New Jersey transportation officials painted a dire picture Thursday of what would happen if rail workers go on strike next weekend, as they predicted alternate forms of transportation would be able to accommodate fewer than four in 10 commuters who travel into New York each weekday.
"A rail stoppage will not just impact rail commuters," Department of Transportation Commissioner Richard Hammer said at the Secaucus Junction rail transfer station. "It will have a severe effect on travel in the entire region. This will be a very unsettling time for commuters, and we are asking for patience."
About a dozen unions representing thousands of New Jersey Transit rail employees have authorized a strike at 12:01 a.m. on March 13 if a settlement isn't reached. The primary issues are wage and health insurance increases and back pay. The unions have been working without a contract since 2011.
The two sides are scheduled to meet Friday before a national mediation board in Washington.
"There is not one person in this entire coalition that wants to go on strike," said Stephen Burkert, general chairman of SMART-Transportation Division Local 60. "We absolutely prefer to be settling this at the negotiating table and not on the picket line."
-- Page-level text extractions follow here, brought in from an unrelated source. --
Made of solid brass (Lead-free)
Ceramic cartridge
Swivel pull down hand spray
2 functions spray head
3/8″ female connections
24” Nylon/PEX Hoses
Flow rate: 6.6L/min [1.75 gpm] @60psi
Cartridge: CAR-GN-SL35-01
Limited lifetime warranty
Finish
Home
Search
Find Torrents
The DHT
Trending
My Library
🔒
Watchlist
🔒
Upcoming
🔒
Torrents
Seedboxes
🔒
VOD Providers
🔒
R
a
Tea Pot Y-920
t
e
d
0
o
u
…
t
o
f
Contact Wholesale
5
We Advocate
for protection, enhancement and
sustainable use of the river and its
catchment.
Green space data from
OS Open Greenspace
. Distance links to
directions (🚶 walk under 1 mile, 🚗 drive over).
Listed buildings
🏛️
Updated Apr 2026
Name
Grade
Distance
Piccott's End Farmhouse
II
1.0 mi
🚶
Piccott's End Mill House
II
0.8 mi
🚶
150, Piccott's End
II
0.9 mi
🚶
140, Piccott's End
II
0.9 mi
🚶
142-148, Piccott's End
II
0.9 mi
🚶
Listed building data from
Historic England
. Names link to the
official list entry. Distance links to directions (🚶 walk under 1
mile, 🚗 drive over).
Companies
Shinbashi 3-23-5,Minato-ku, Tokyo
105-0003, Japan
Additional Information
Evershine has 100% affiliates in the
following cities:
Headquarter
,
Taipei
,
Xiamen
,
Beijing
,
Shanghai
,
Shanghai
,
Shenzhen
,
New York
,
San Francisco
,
New Jersey Transit is the largest statewide public transportation provider in the country and provides roughly 1 million passenger trips daily on rail, bus and light rail.
NJ Transit interim executive director Dennis Martin said the agency will expand service on 30 bus routes, add service from five private bus carriers and offer free parking at five park-and-ride lots where buses will operate during peak hours.
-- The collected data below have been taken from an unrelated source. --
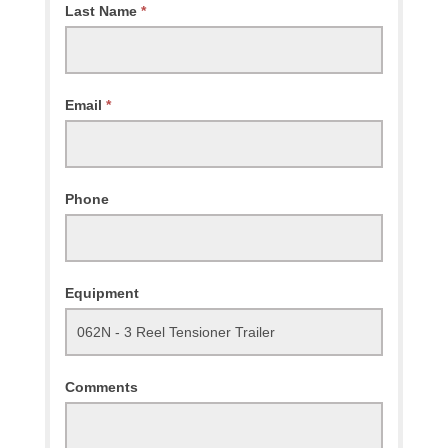
Last Name
*
Email
*
Phone
Equipment
Comments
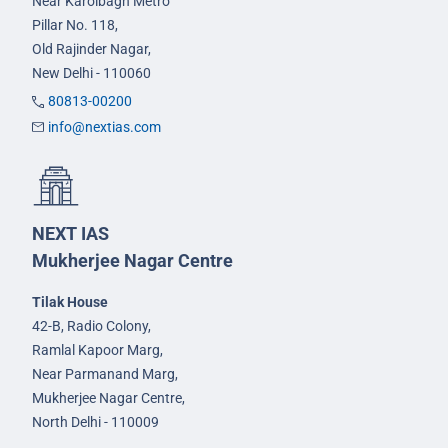
Near Karolbagh Metro
Pillar No. 118,
Old Rajinder Nagar,
New Delhi - 110060
80813-00200
info@nextias.com
NEXT IAS
Mukherjee Nagar Centre
Tilak House
42-B, Radio Colony,
Ramlal Kapoor Marg,
Near Parmanand Marg,
Mukherjee Nagar Centre,
North Delhi - 110009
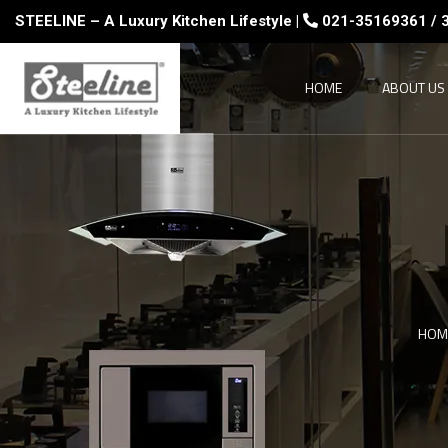
STEELINE – A Luxury Kitchen Lifestyle |
021-35169361 / 
HOME
ABOUT US
HOM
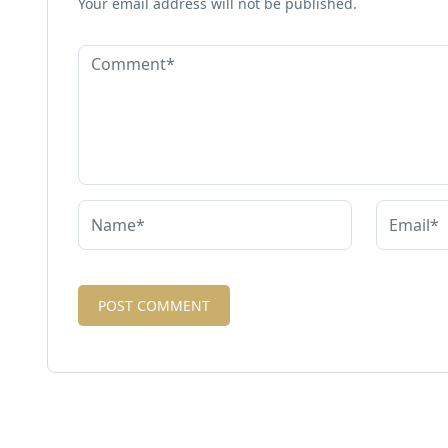
Your email address will not be published.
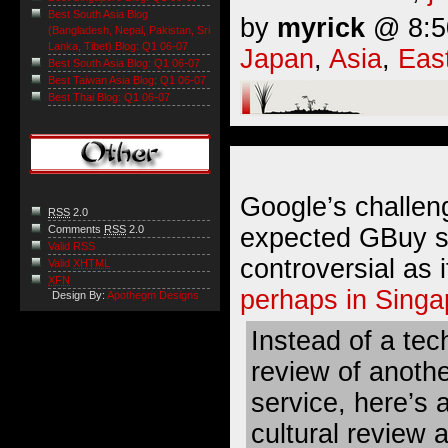
Best South Asia Blog
by
myrick
@ 8:50
(Bangladesh, Nepal, Pakistan, Sri
Lanka, Tibet) Blog: Q1 06-07
Japan
,
Asia
,
Eas
Best South Asia Blog: Q1 06-07
Best Taiwan Asia Blog: Q1 06-07
Best Thai Blog: Q1 06-07
Google’s challen
RSS
2.0
expected GBuy se
Comments
RSS
2.0
Valid RSS
controversial as 
Valid
XHTML
XFN
perhaps in Singa
Design By:
Apothegm Designs
Instead of a tec
review of anoth
service, here’s 
cultural review 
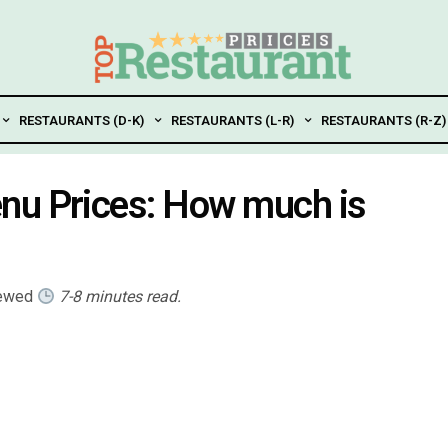
RESTAURANTS (D-K)
RESTAURANTS (L-R)
RESTAURANTS (R-Z)
nu Prices: How much is
iewed
7-8 minutes read.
Two of the lots — the Hamilton and Metropark stations on the Northeast Corridor rail line — will connect to PATH trains in Newark and Harrison, respectively. Two more — PNC Bank Arts Center in Holmdel and MetLife Stadium in East Rutherford — will take commuters directly into Manhattan. Buses from the Ramsey/Route 17 station will connect to ferry service in Weehawken.
About 105,000 people commute into New York via trains, either on NJ Transit or in combination with PATH, which is operated by the Port Authority of New York and New Jersey. Martin said the contingency plans will accommodate a maximum of about 40,000 people.
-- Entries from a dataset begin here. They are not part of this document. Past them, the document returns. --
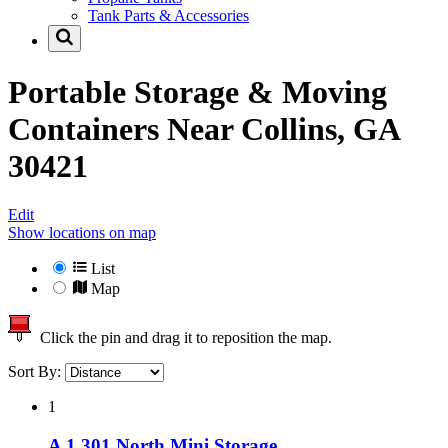
Tank Parts & Accessories
Portable Storage & Moving
Containers Near
Collins, GA
30421
Edit
Show locations on map
List
Map
Click the pin and drag it to reposition the map.
Sort By:
1
A 1 301 North Mini Storage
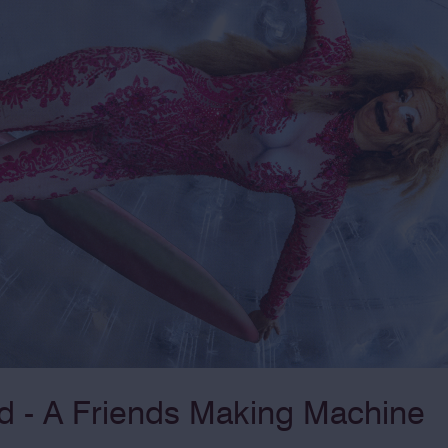
 - A Friends Making Machine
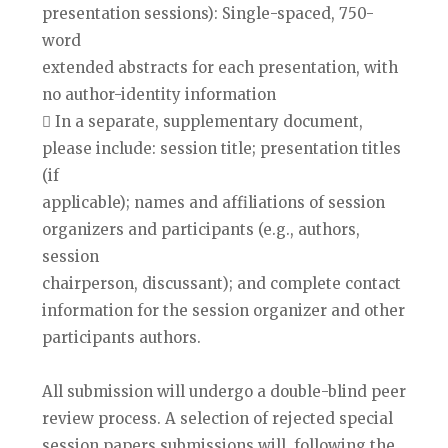
presentation sessions): Single-spaced, 750-
word
extended abstracts for each presentation, with
no author-identity information
 In a separate, supplementary document,
please include: session title; presentation titles
(if
applicable); names and affiliations of session
organizers and participants (e.g., authors,
session
chairperson, discussant); and complete contact
information for the session organizer and other
participants authors.
All submission will undergo a double-blind peer
review process. A selection of rejected special
session papers submissions will, following the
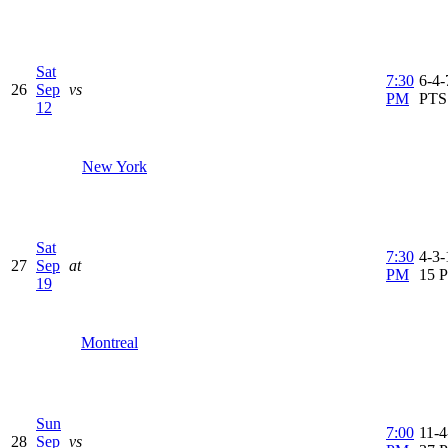
Sat
7:30
6-4-
26
Sep
vs
PM
PTS
12
New York
Sat
7:30
4-3-
27
Sep
at
PM
15 
19
Montreal
Sun
7:00
11-4
28
Sep
vs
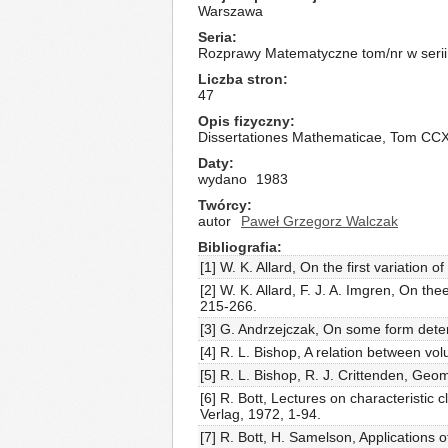
Warszawa
Seria
Rozprawy Matematyczne tom/nr w serii
Liczba stron
47
Opis fizyczny
Dissertationes Mathematicae, Tom CC
Daty
wydano
1983
Twórcy
autor
Paweł Grzegorz Walczak
Bibliografia
[1] W. K. Allard, On the first variation 
[2] W. K. Allard, F. J. A. Imgren, On t
215-266.
[3] G. Andrzejczak, On some form deter
[4] R. L. Bishop, A relation between v
[5] R. L. Bishop, R. J. Crittenden, Ge
[6] R. Bott, Lectures on characteristic 
Verlag, 1972, 1-94.
[7] R. Bott, H. Samelson, Applications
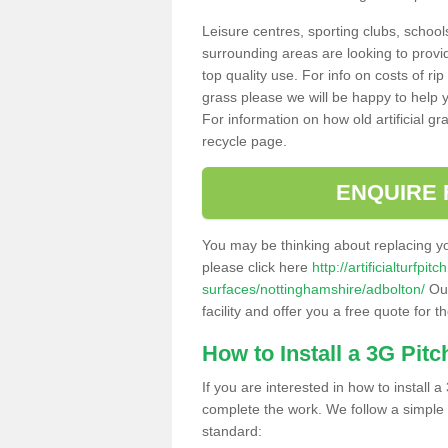
Leisure centres, sporting clubs, school
surrounding areas are looking to provid
top quality use. For info on costs of rip
grass please we will be happy to help yo
For information on how old artificial gr
recycle page.
ENQUIRE 
You may be thinking about replacing y
please click here
http://artificialturfp
surfaces/nottinghamshire/adbolton/
Our
facility and offer you a free quote for 
How to Install a 3G Pitc
If you are interested in how to install a 
complete the work. We follow a simple me
standard:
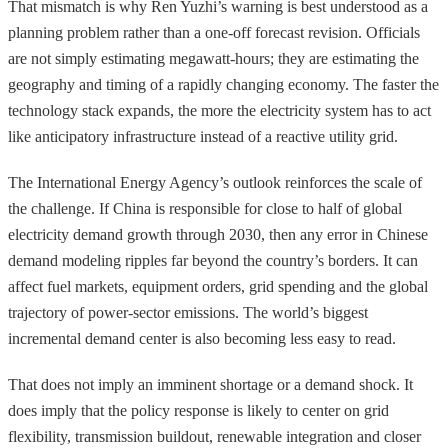
That mismatch is why Ren Yuzhi’s warning is best understood as a
planning problem rather than a one-off forecast revision. Officials
are not simply estimating megawatt-hours; they are estimating the
geography and timing of a rapidly changing economy. The faster the
technology stack expands, the more the electricity system has to act
like anticipatory infrastructure instead of a reactive utility grid.
The International Energy Agency’s outlook reinforces the scale of
the challenge. If China is responsible for close to half of global
electricity demand growth through 2030, then any error in Chinese
demand modeling ripples far beyond the country’s borders. It can
affect fuel markets, equipment orders, grid spending and the global
trajectory of power-sector emissions. The world’s biggest
incremental demand center is also becoming less easy to read.
That does not imply an imminent shortage or a demand shock. It
does imply that the policy response is likely to center on grid
flexibility, transmission buildout, renewable integration and closer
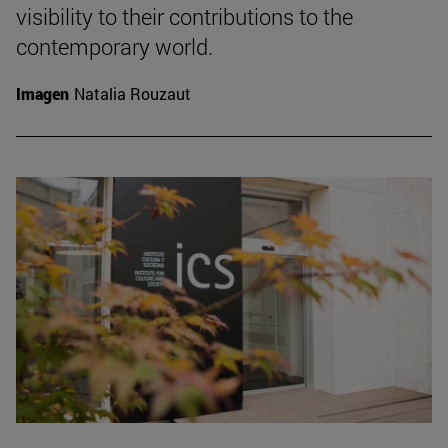
visibility to their contributions to the
contemporary world.
Imagen
Natalia Rouzaut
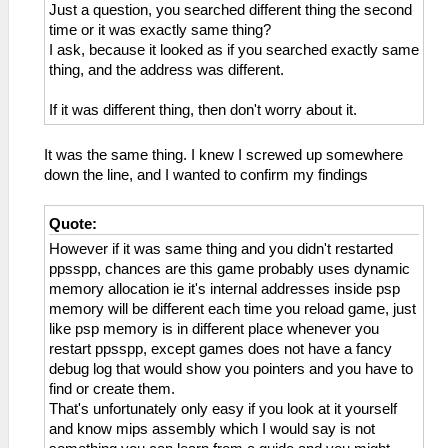
Just a question, you searched different thing the second
time or it was exactly same thing?
I ask, because it looked as if you searched exactly same
thing, and the address was different.
If it was different thing, then don't worry about it.
It was the same thing. I knew I screwed up somewhere
down the line, and I wanted to confirm my findings
Quote:
However if it was same thing and you didn't restarted
ppsspp, chances are this game probably uses dynamic
memory allocation ie it's internal addresses inside psp
memory will be different each time you reload game, just
like psp memory is in different place whenever you
restart ppsspp, except games does not have a fancy
debug log that would show you pointers and you have to
find or create them.
That's unfortunately only easy if you look at it yourself
and know mips assembly which I would say is not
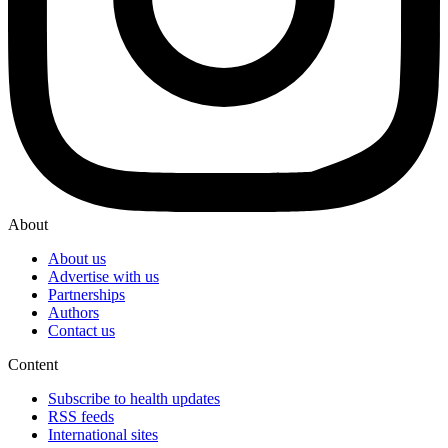
About
About us
Advertise with us
Partnerships
Authors
Contact us
Content
Subscribe to health updates
RSS feeds
International sites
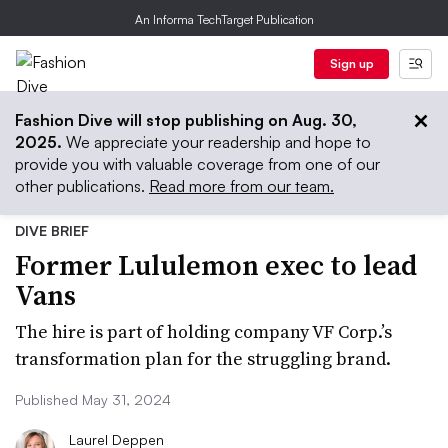
An Informa TechTarget Publication
Sign up
Fashion Dive will stop publishing on Aug. 30,
2025.
We appreciate your readership and hope to
provide you with valuable coverage from one of our
other publications.
Read more from our team.
DIVE BRIEF
Former Lululemon exec to lead
Vans
The hire is part of holding company VF Corp.’s
transformation plan for the struggling brand.
Published May 31, 2024
Laurel Deppen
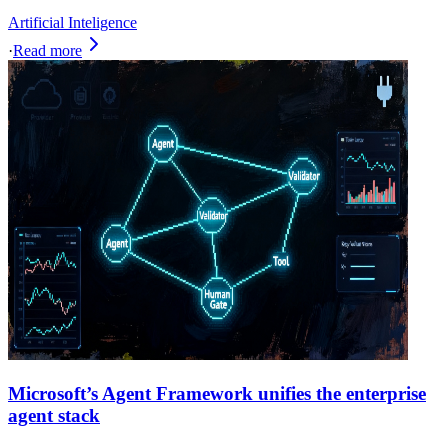
Artificial Inteligence
·
Read more
Microsoft’s Agent Framework unifies the enterprise
agent stack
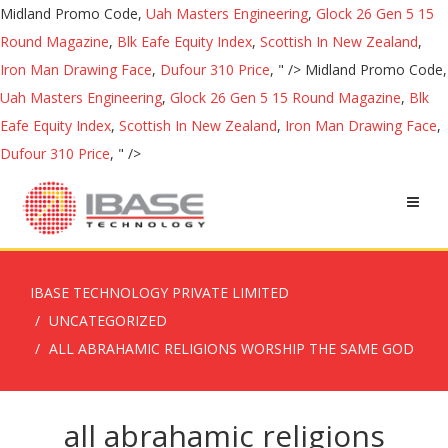
Midland Promo Code,
Uah Masters Engineering
,
Glock 26 Gen 5 15
Round Magazine
,
Blk Eafe Equity Index
,
Scottish In New Zealand
,
Iron Man Drawing Face
,
Dufour 310 Price
, " />
Midland Promo Code,
Uah Masters Engineering
,
Glock 26 Gen 5 15 Round Magazine
,
Blk
Eafe Equity Index
,
Scottish In New Zealand
,
Iron Man Drawing Face
,
Dufour 310 Price
, " />
IBASE TECHNOLOGY PRIVATE LIMITED
UNCATEGORIZED
ALL ABRAHAMIC RELIGIONS WORSHIP THE SAME GOD
all abrahamic religions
"This will not be a normal commute for anyone," Martin said. He declined to say how much the contingency plan will cost NJ Transit.
NJ Transit estimated a normal 65-minute commute from Hamilton or Morristown into New York City could take well over two hours each way via bus and PATH train during a rail shutdown.
Sam Schwartz, a traffic engineer and former New York City traffic commissioner, said traffic backups could reach 20 to 25 miles on highways in New Jersey heading toward the Lincoln and Holland tunnels. He urged commuters to adjust the times they travel, and urged employers to allow telecommuting or flex commuting.
"Don't even think of driving during peak hours, and don't even think of driving solo," he warned. "In the next week, get to know the people on your train and try to work out carpooling arrangements."
PATH will cross-honor NJ Transit tickets, the authority said. A dedicated inbound bus lane at the PATH-operated Lincoln Tunnel will open an hour earlier than usual, at 5 a.m., and close an hour later, at 11 a.m.
Burkert criticized NJ Transit's plans for not taking into account non-peak travelers, such as concertgoers and second- and third-shift workers.
Martin said NJ Transit has made an offer to the unions that differs from its earlier offers but doesn't align with recent recommendations by an emergency federal panel convened by President Barack Obama. That panel recommended an average 2.6 percent annual wage increase over 6 1/2 years.
"As long as we're talking, I am optimistic," he said.
Burkert added union officials could opt to push the deadline back if there is progress.
"If we are at the table and we're close, we will absolutely keep running trains," he said.